Die unbegründete Nichtigkeitsbeschwerde war daher zu verwerfen. Das Schöffengericht verurteilte Klaudiusz M***** nach §§ 28 Abs 1, 142 Abs 1 StGB zu 18 Monaten Freiheitsstrafe, wovon es gemäß § 43a Abs 3 StGB einen Strafteil von 12 Monaten unter Bestimmung dreijähriger Probezeit bedingt nachsah.

Bei der Strafbemessung wertete es als erschwerend das Zusammentreffen eines Verbrechens mit einem Vergehen, als mildernd hingegen den bisher ordentlichen Lebenswandel, dass es hinsichtlich A. beim Versuch geblieben war, sowie die Schadensgutmachung und das Geständnis zu B. des Schuldspruchs.

Der auf Herabsetzung der Freiheitsstrafe und gänzliche bedingte Nachsicht antragenden Berufung des Angeklagten zuwider hat das Schöffengericht die Strafzumessungsgründe im Wesentlichen (zu ergänzen ist allerdings die Verletzung des Raubopfers - US 4 unten) richtig und vollständig angeführt und auch zutreffend gewichtet.
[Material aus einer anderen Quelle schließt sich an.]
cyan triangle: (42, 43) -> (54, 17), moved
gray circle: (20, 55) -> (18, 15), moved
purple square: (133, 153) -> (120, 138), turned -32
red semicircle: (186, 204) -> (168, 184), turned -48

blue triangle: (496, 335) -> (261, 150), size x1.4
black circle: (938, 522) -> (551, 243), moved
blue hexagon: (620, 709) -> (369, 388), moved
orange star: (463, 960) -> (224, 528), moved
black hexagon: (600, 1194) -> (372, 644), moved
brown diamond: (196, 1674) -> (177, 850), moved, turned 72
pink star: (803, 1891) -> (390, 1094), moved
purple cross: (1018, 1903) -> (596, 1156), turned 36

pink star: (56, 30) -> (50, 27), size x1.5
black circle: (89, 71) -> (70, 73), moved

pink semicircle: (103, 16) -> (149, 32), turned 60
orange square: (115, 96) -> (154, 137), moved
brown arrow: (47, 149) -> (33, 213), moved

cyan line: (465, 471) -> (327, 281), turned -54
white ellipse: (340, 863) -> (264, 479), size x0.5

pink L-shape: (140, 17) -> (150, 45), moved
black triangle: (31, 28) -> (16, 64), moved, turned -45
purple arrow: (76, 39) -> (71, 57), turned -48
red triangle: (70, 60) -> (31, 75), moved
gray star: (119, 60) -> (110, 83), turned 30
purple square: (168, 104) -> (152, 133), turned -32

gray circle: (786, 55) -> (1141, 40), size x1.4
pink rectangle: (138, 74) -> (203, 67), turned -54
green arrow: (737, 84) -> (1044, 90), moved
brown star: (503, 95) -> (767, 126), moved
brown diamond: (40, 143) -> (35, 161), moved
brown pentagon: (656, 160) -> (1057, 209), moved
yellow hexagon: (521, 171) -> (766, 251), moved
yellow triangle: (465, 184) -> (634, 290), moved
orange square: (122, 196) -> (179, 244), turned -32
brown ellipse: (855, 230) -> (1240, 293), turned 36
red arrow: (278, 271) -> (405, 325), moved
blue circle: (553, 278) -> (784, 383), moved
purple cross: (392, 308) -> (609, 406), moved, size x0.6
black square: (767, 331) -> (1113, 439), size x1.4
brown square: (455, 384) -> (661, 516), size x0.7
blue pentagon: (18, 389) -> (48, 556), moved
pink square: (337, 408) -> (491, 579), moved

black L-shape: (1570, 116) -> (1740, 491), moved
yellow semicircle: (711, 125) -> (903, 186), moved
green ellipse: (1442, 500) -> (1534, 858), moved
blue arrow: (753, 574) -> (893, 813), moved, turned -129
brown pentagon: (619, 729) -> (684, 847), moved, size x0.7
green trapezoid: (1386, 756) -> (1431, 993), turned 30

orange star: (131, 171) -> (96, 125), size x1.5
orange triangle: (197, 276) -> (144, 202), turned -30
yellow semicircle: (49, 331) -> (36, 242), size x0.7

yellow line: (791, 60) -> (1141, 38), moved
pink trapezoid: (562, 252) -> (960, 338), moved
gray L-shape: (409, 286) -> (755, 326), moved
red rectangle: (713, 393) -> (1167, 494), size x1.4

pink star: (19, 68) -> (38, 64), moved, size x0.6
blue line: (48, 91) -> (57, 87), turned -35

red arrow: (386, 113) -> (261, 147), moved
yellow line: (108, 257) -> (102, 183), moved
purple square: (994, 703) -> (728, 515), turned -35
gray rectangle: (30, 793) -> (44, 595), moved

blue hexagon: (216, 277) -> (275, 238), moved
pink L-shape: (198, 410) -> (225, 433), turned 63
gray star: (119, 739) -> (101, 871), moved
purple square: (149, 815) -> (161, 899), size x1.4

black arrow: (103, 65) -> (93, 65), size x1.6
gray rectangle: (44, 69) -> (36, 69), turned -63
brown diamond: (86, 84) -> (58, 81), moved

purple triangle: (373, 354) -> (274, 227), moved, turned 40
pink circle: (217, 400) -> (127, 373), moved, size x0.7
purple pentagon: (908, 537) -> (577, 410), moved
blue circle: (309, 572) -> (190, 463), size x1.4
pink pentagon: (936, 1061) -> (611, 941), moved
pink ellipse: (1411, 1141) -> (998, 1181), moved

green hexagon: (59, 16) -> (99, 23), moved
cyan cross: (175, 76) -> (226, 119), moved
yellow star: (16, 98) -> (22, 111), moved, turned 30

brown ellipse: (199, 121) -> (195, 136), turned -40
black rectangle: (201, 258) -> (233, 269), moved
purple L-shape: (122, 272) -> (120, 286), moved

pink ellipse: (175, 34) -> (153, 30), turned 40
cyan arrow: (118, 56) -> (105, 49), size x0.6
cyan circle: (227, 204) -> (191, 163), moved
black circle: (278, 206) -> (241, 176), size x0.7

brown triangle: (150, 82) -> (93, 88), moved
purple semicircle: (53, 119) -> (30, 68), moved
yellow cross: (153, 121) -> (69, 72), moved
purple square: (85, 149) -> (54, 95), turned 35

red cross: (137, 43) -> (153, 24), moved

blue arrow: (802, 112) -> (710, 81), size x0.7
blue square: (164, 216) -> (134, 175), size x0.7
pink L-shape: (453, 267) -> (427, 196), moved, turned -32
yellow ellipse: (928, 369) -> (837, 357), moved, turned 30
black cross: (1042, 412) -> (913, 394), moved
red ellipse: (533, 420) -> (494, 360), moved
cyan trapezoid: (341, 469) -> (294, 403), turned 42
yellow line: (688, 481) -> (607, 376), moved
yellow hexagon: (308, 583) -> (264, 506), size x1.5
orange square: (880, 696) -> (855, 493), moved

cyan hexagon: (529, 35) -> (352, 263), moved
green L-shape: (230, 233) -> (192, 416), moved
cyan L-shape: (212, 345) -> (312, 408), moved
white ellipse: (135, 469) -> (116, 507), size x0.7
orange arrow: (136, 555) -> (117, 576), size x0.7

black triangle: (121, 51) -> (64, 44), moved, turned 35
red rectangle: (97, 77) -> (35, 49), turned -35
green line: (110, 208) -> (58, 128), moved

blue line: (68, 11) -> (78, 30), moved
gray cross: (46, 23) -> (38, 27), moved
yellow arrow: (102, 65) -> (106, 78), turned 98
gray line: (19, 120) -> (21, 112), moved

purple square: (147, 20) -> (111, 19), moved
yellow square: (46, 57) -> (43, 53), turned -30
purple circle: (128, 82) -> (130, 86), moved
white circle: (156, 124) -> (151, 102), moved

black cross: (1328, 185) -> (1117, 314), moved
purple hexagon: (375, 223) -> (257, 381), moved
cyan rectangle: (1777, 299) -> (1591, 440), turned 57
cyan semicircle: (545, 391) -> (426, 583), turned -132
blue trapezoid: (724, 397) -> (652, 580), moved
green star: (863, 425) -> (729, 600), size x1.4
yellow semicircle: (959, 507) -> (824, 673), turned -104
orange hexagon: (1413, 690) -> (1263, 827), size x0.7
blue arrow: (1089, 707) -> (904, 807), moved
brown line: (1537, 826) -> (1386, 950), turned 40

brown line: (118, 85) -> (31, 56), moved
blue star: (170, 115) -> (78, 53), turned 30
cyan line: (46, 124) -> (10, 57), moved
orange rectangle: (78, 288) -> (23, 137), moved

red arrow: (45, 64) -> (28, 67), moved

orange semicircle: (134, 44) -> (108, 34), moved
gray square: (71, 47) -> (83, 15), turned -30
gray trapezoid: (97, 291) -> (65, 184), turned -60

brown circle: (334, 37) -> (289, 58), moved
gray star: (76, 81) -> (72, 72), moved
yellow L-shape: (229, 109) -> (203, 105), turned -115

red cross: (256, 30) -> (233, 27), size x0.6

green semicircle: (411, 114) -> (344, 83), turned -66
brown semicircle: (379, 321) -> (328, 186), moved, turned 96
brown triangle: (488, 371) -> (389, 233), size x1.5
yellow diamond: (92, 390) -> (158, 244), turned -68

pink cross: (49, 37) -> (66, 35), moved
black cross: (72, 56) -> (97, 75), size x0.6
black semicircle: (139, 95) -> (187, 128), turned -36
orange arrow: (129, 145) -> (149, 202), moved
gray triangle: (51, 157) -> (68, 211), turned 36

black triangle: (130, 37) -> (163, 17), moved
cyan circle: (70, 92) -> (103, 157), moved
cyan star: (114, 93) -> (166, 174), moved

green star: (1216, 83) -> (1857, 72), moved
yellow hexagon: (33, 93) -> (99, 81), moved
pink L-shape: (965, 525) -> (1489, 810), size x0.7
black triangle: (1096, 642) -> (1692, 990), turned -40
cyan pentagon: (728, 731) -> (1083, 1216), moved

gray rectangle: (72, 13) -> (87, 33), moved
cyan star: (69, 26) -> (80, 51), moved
Ungeachtet des - sich der Ingerenz des Täters entziehenden - geringen Werts der Raubbeute und des Umstands, dass sich der Angeklagte etwas mehr als einen Monat in Untersuchungshaft befand, sieht sich der Oberste Gerichtshof zu einer Änderung der Sanktion nicht bestimmt. Gebieten doch auch besonders Rücksichten der Generalprävention (explodierende Straßenraubkriminalität; S 445/I) die Verhängung einer spürbaren Sanktion.

Die Kostenentscheidung ist in § 390a StPO begründet.